TASK REQUIREMENTS: Examine the records and identify each line that includes the string "crédito". Copy those lines.

Collected data
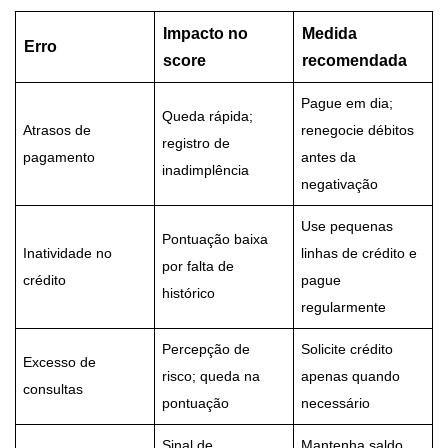
Impacto no
Medida
Erro
score
recomendada
Pague em dia;
Queda rápida;
Atrasos de
renegocie débitos
registro de
pagamento
antes da
inadimplência
negativação
Use pequenas
Pontuação baixa
Inatividade no
linhas de crédito e
por falta de
crédito
pague
histórico
regularmente
Percepção de
Solicite crédito
Excesso de
risco; queda na
apenas quando
consultas
pontuação
necessário
Sinal de
Mantenha saldo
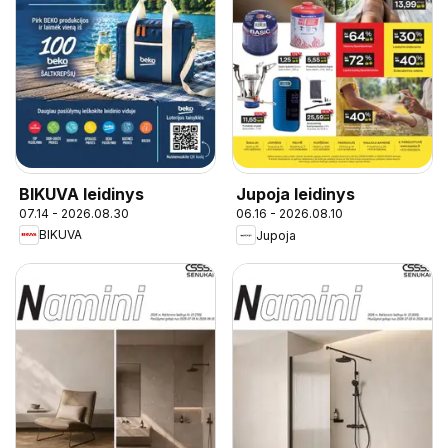
BIKUVA leidinys
Jupoja leidinys
07.14 - 2026.08.30
06.16 - 2026.08.10
BIKUVA
Jupoja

SOLUTION FOR THIS EXERCISE:
linhas de crédito e
crédito
Solicite crédito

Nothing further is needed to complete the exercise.